I watched a man dive head first under a table like a Hollywood stunt man.
I thought “We’re done. Damn.” Just that. But as the plane
drew near the glass, the nose tilted skyward and the pontoons cleared the
roof’s edge and the plane stalled and fell front-down onto the downward-sloping
shed roof like a seesaw on its fulcrum.
I thought, “Damn, maybe we’re going to make
it after all.”
Psychiatrists ask plane crash survivors if they are
suffering from symptoms of post-traumatic stress disorder, or PTSD—the syndrome
that used to be associated only with war veterans—symptoms like anxiety,
nightmares, flashbacks, substance abuse, violent outbursts, self-mutilation,
and suicide.
In 1999, a study
questioned the conventional wisdom that all trauma victims suffer from
PTSD. The study said, essentially, that plane crash survivors are “better
off psychologically than their non-crash airplane traveler counterparts.”

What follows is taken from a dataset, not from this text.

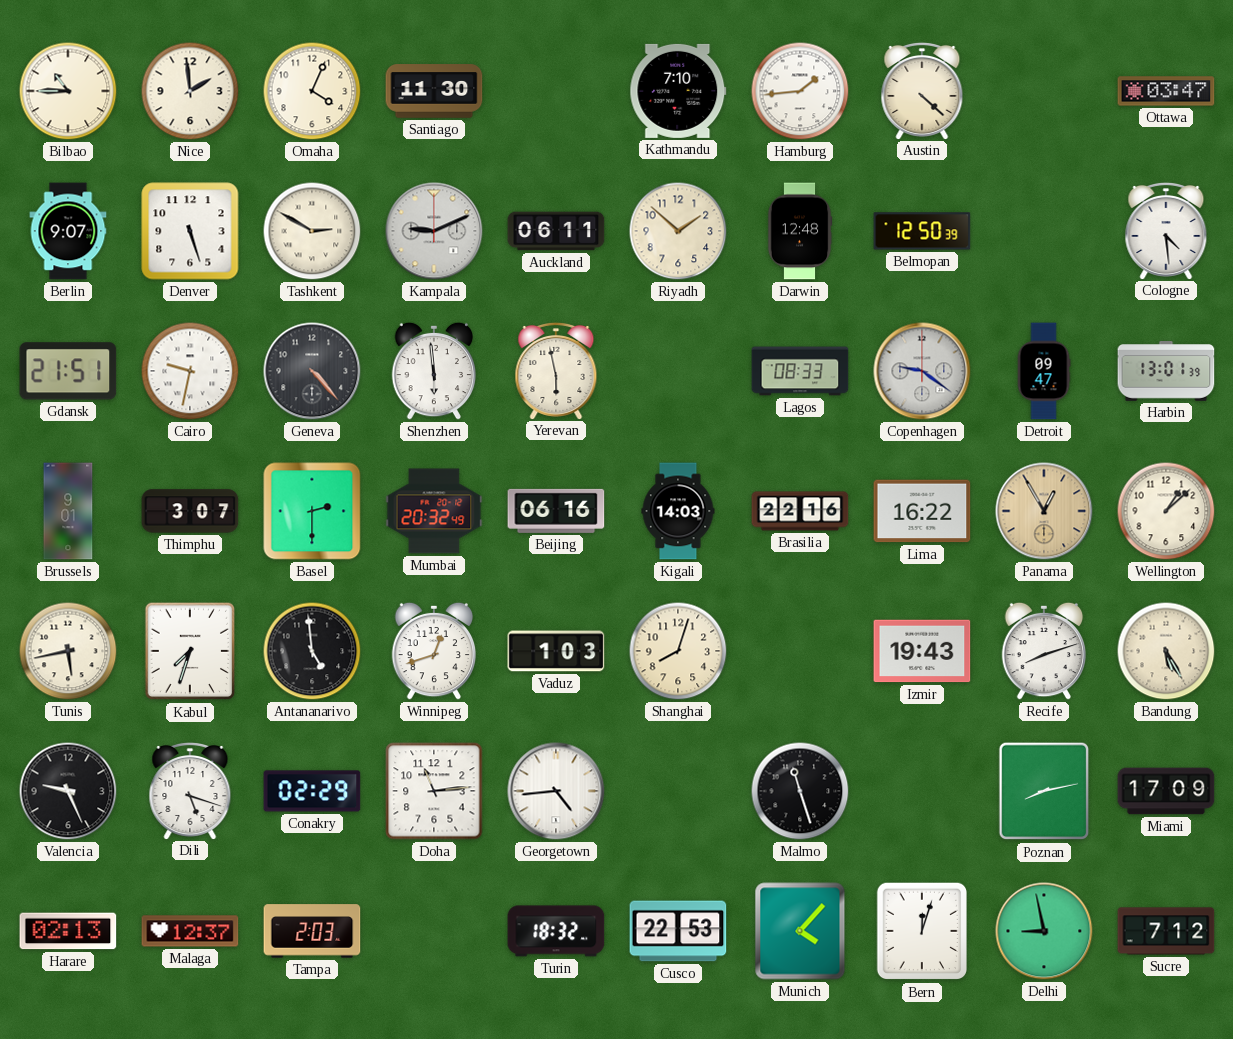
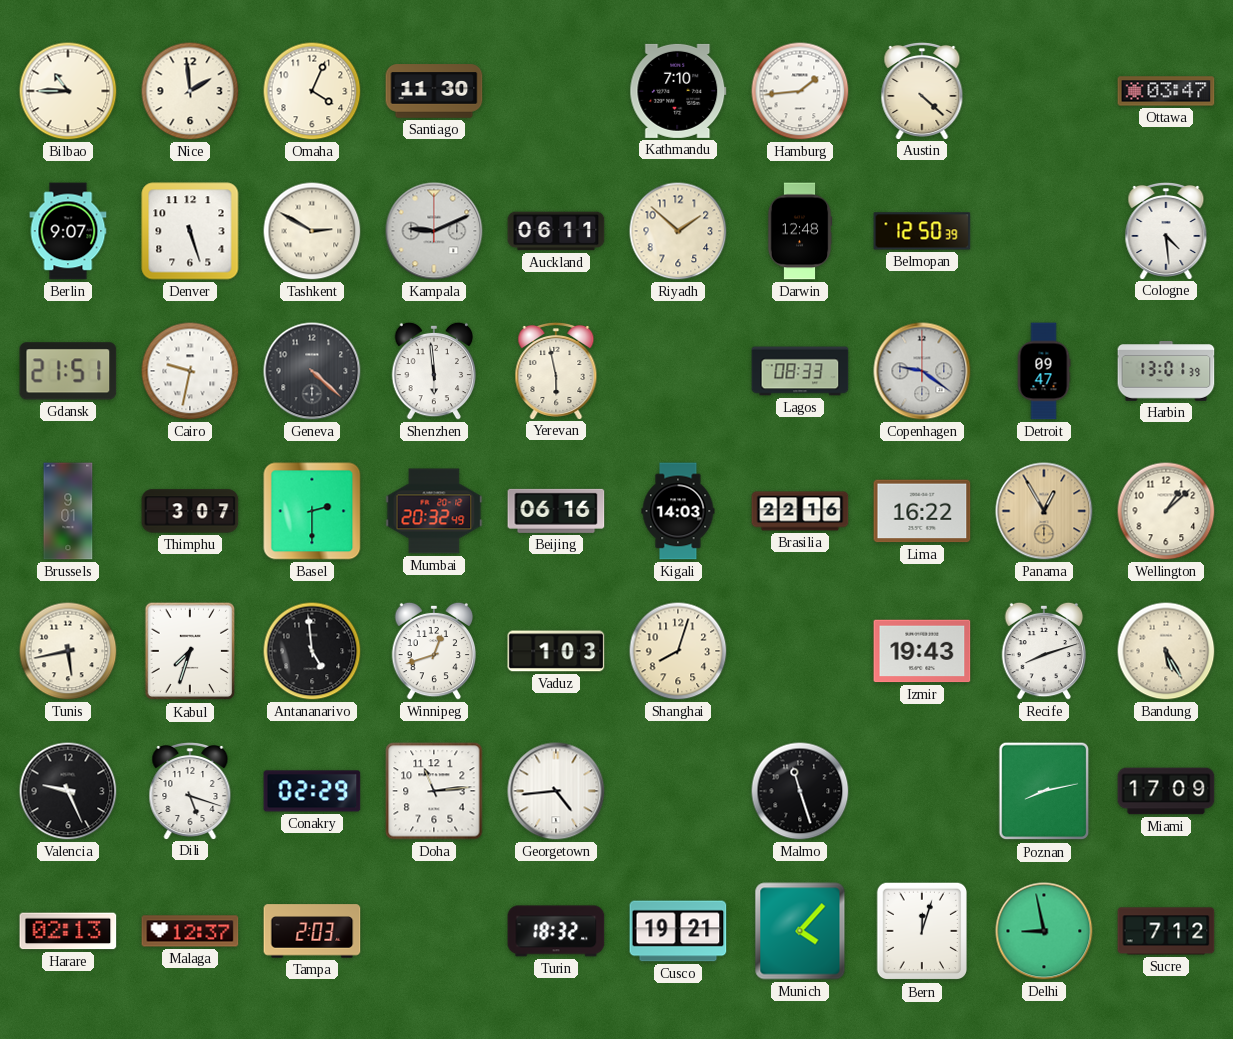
Geneva: 4:23 -> 4:22
Cusco: 22:53 -> 19:21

The researchers, Gary Capobianco of Old Dominion University and Thanos Patellis
of the College Board in New York, had managed to question 15 airplane crash
survivors and compare their answers to air travelers who had never been in a
crash. They found that the plane crash survivors experienced less
emotional distress in their daily lives than the control group.
What is the
up-side of catastrophe? The question reminds me of the apocalyptic movies
that are so popular these days. Could it be that we love the idea
of wiping out everything—all our mistakes and betrayals and tragedies and
disappointments—and starting over? Having another chance to fly right?
Once the plane
cleared the edge of the restaurant’s shed roof, it stalled. It bounced
and slid down along the roof. For a moment the road was a dark blur below
us. The treed hillside loomed in front of us. I remember the ground
drifting toward me as if I were a rider on a quaint old Ferris Wheel. The
pontoons hit the road and buckled. There was some jostling. Not
much. I hit the back of my head against the curved cockpit wall (an eager
young ER doctor later insisted that I needed one stitch), and then there was
another bump. A car traveling south on Bothell Way collided
with the plane.
People ran over
from the sides of the road.
Some guy said,
“Stay put, help is coming!”
I said, “I’m
getting out of here.”
We unhooked our
harnesses. I remember thinking “What if the plane catches fire?” and then
shoving the door open and scrambling out.
The newspaper
account quoted a bystander who said I was “shaken.” I don’t remember
feeling shaken. I do remember feeling chastened and grateful to be alive,
especially after I knew all the facts: that the plane’s pontoons had
scraped off the restaurant’s satellite dish, and then the tail of the plane had
caught the 7,500-volt power lines that ran along Bothell Way, slowing us down
enough to keep us from slamming into the hillside across the road.
When it was over,
somehow everyone had escaped serious injury, even the elderly couple in the car
that crashed into the wrecked plane.
For days after the crash, I told my mother and my
best friend that nothing was wrong, but I spent hours cleaning cupboards,
closets, storerooms, and drawers. I sorted dishes and silverware, linens
and towels, clothing and toys, needles and thread, photographs and
mementos. I needed to touch familiar objects and put them in order.
It was as if I was a southbound waterfowl looking for a safe, still pond in
which to land, rest, feed, and nest.
Joseph Stiglitz, the former chairman of
Bill Clinton’s Council of Economic Advisers, has a new book out about the
Roaring Nineties. He says that high stock prices made some people into
millionaires overnight, but they also fed an “irrational exuberance” (Alan
Greenspan’s phrase). Billions were poured into crazy high-tech
ideas when we should have invested those billions into our country’s
dilapidated infrastructure and failing school systems.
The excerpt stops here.